In 1980 Ronald Reagan was elected president and convinced us to create a “coalition of peace through strength,” which meant that we needed to aim so damn may of our own missiles at Russia that they would come to their senses and quit this Communism nonsense.  Having been a Hollywood film star, Reagan loved movies and from them got the idea that we should put missiles in outer space aimed at the Russians.

Finally, in 1989, the iconic Berlin Wall—symbol of Communism’s stranglehold on the world—was sledge-hammered to pieces. For decades—perhaps centuries—historians will debate who deserves more credit for the fall of Communism: Reagan, with his I-got-more-bullets-than-you approach, or Gorbachev (another bald-headed Russian ) with his Frankly-I’m-just-tired-of-this-shit approach.  In any case, the Soviet Union disintegrated, melting away like Oz’s Wicked Witch.

I wept for joy because I was naïve enough to think that America’s problems were solved, that the existential threat was slain. Over the next couple of decades I studied a great about the so-called Cold War, and saw where a lot of what I had been taught about Russians was panic-born propaganda.  I met Russians, taught some Russians, shared drinks with Russians (not the ones I taught), and saw that in most respects that they’re folks like me, despite their origin.

But…the pale of Communism still hangs noxiously over Russia, especially where its leaders are concerned. And while much of my indoctrination about Communism was steeped in propaganda and hysteria, what remains indisputable is that Russian leadership is still opposed to freedom of speech and freedom of choice. President Vladimir Putin is a former KGB agent. His DNA still runs toward communism as he brashly undermines the freedoms of his Russian subjects. It is a fact that the Russian government kills journalists and others courageous enough to voice disagreement with Putin.  It is a intelligence-based fact—agreed upon by both Republicans and Democrats—that by Putin’s order, Russian operatives tried—and quite likely succeeded—in manipulating U.S. elections in 2016.

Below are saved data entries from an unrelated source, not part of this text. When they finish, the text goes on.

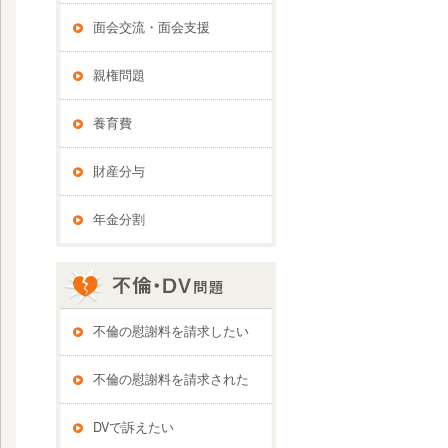
面会交流・面会支援
親権問題
養育費
財産分与
年金分割
不倫の慰謝料を請求したい
不倫の慰謝料を請求された
DVで訴えたい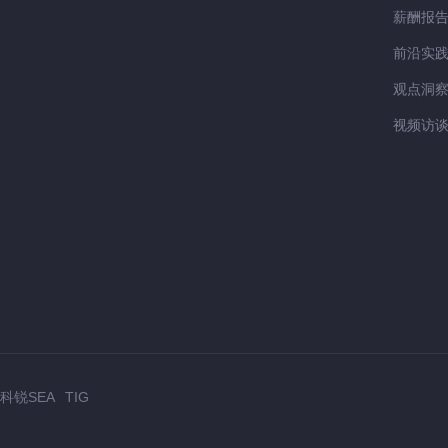
薪酬报
前沿实
观点洞
视频访
科锐SEA
TIG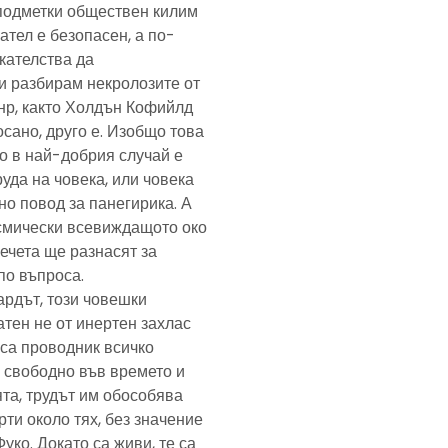
подметки обществен килим
ател е безопасен, а по-
скателства да
и разбирам некролозите от
анр, както Холдън Кофийлд
сано, друго е. Изобщо това
то в най-добрия случай е
уда на човека, или човека
но повод за панегирика. А
осмически всевиждащото око
ечета ще разнасят за
по въпроса.
ардът, този човешки
тен не от инертен захлас
, са проводник всичко
 свободно във времето и
та, трудът им обособява
рти около тях, без значение
Фуко. Докато са живи, те са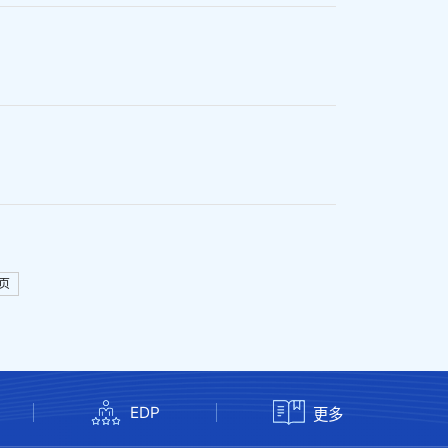
页
EDP
更多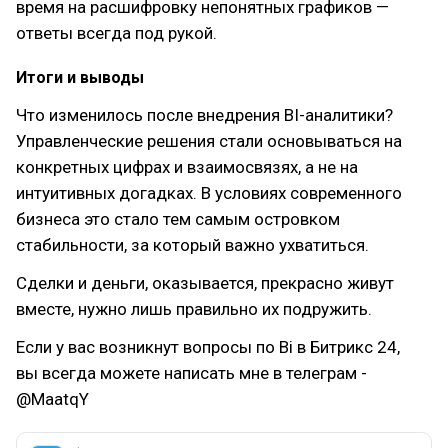
время на расшифровку непонятных графиков —
ответы всегда под рукой.
Итоги и выводы
Что изменилось после внедрения BI-аналитики?
Управленческие решения стали основываться на
конкретных цифрах и взаимосвязях, а не на
интуитивных догадках. В условиях современного
бизнеса это стало тем самым островком
стабильности, за который важно ухватиться.
Сделки и деньги, оказывается, прекрасно живут
вместе, нужно лишь правильно их подружить.
Если у вас возникнут вопросы по Bi в Битрикс 24,
вы всегда можете написать мне в телеграм -
@MaatqY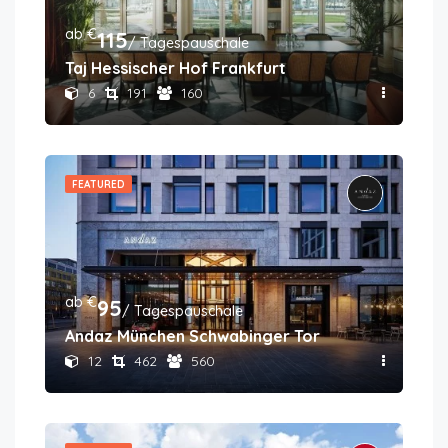
ab €
115
/ Tagespauschale
Taj Hessischer Hof Frankfurt
6
191
160
FEATURED
ab €
95
/ Tagespauschale
Andaz München Schwabinger Tor
12
462
560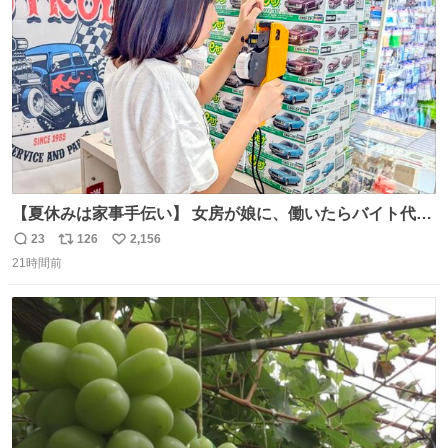
数
【夏休みは家事手伝い】 女房が娘に、働いたらバイト代も
らえば？と言ったら、娘は、いらない、と言って黙々と働
23
126
2,156
返
リ
い
いてくれました。 あとでソフトクリーム買ってやろうと思
21時間前
信
ポ
い
いました。
数
ス
ね
ト
数
数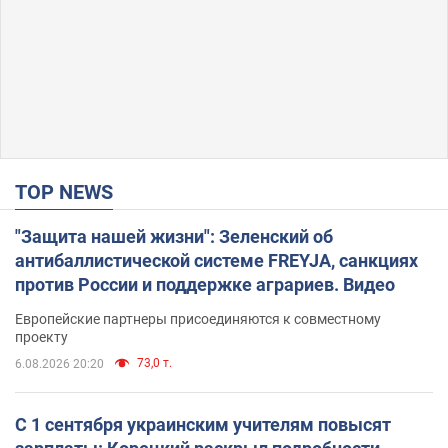
TOP NEWS
"Защита нашей жизни": Зеленский об
антибаллистической системе FREYJA, санкциях
против России и поддержке аграриев. Видео
Европейские партнеры присоединяются к совместному
проекту
73,0 т.
6.08.2026 20:20
С 1 сентября украинским учителям повысят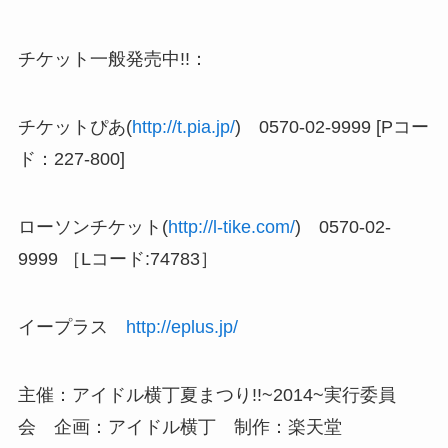
チケット一般発売中!!：
チケットぴあ(
http://t.pia.jp/
) 0570-02-9999 [Pコー
ド：227-800]
ローソンチケット(
http://l-tike.com/
) 0570-02-
9999 ［Lコード:74783］
イープラス
http://eplus.jp/
主催：アイドル横丁夏まつり!!~2014~実行委員
会 企画：アイドル横丁 制作：楽天堂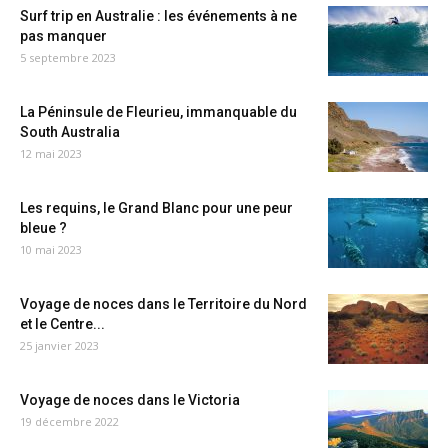
Surf trip en Australie : les événements à ne
pas manquer
5 septembre 2023
La Péninsule de Fleurieu, immanquable du
South Australia
12 mai 2023
Les requins, le Grand Blanc pour une peur
bleue ?
10 mai 2023
Voyage de noces dans le Territoire du Nord
et le Centre...
25 janvier 2023
Voyage de noces dans le Victoria
19 décembre 2022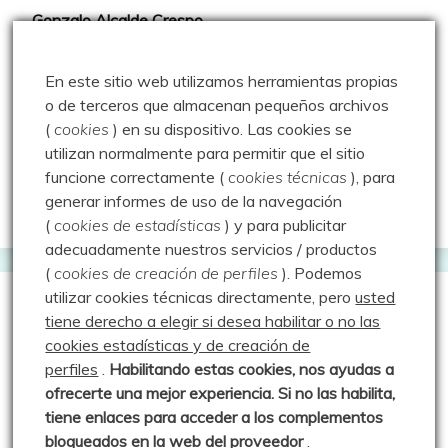
Gonzalo Alcalde Crespo
Mis 2miles Palentinos y otras historias
En este sitio web utilizamos herramientas propias
Montaña en libertad
o de terceros que almacenan pequeños archivos
(
cookies
) en su dispositivo.
Las cookies se
Rutas y excursiones con niños
utilizan normalmente para permitir que el sitio
Valdeolea. Río Camesa, la vía azul
funcione correctamente (
cookies técnicas
), para
generar informes de uso de la navegación
Aprendiz de sueños
(
cookies de estadísticas
) y para publicitar
adecuadamente nuestros servicios / productos
(
cookies de creación de perfiles
).
Podemos
utilizar cookies técnicas directamente, pero
usted
Guías de Montaña
tiene derecho a elegir si desea habilitar o no las
cookies estadísticas y de creación de
perfiles
.
Habilitando
estas co
okies, nos ayudas a
Manu - Entre Valles y Cumbre
ofrecerte una mejor experiencia. Si no las habilita,
Luis Crespo Fernández
tiene enlaces para acceder a los complementos
bloqueados en la web del proveedor
.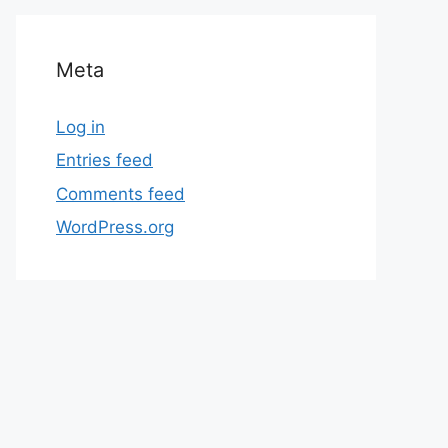
Meta
Log in
Entries feed
Comments feed
WordPress.org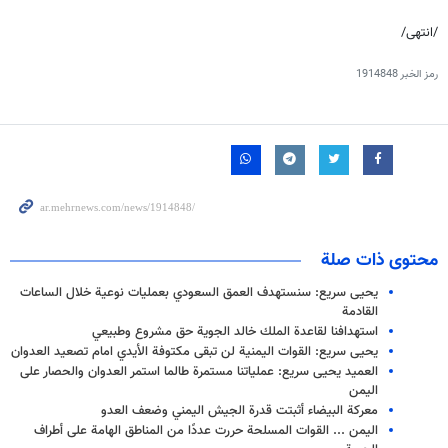
/انتهى/
رمز الخبر
1914848
محتوى ذات صلة
يحيى سريع: سنستهدف العمق السعودي بعمليات نوعية خلال الساعات
القادمة
استهدافنا لقاعدة الملك خالد الجوية حق مشروع وطبيعي
يحيى سريع: القوات اليمنية لن تبقى مكتوفة الأيدي امام تصعيد العدوان
العميد يحيى سريع: عملياتنا مستمرة طالما استمر العدوان والحصار على
اليمن
معركة البيضاء أثبتت قدرة الجيش اليمني وضعف العدو
اليمن ... القوات المسلحة حررت عددًا من المناطق الهامة على أطراف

So, you ask, if Communism has fallen, why am I still afraid of Russia? Because I see the Russian government as playing the role of the bogeyman in every great scary flick I’ve ever seen.  Who remembers Glenn Close’s character in Fatal Attraction, the final scene, where you’re sure she’s dead at the bottom of the bathtub but suddenly rises up slashing with a butcher knife?

Call me crazy, but I’m convinced that in this scary flick of communism, Vladimir Putin and his cronies play Glenn Close’s character. That bogeyman ain’t dead. And he’d not think twice about taking that butcher knife to me, Captain Kangaroo, Mr. Green Jeans, and all the rest of us.

I know, cuz me and Russia, we go way back.

One thought on “Me and Russia, we go way back

  1. Good stuff and spot on. I spent six years of my young life on U.S. Army bases in West Germany as my dad bravely patrolled the boarder to Russian controlled East Germany. The mine fields and sniper guard towers were very real. But all is good now! Enjoy the journey.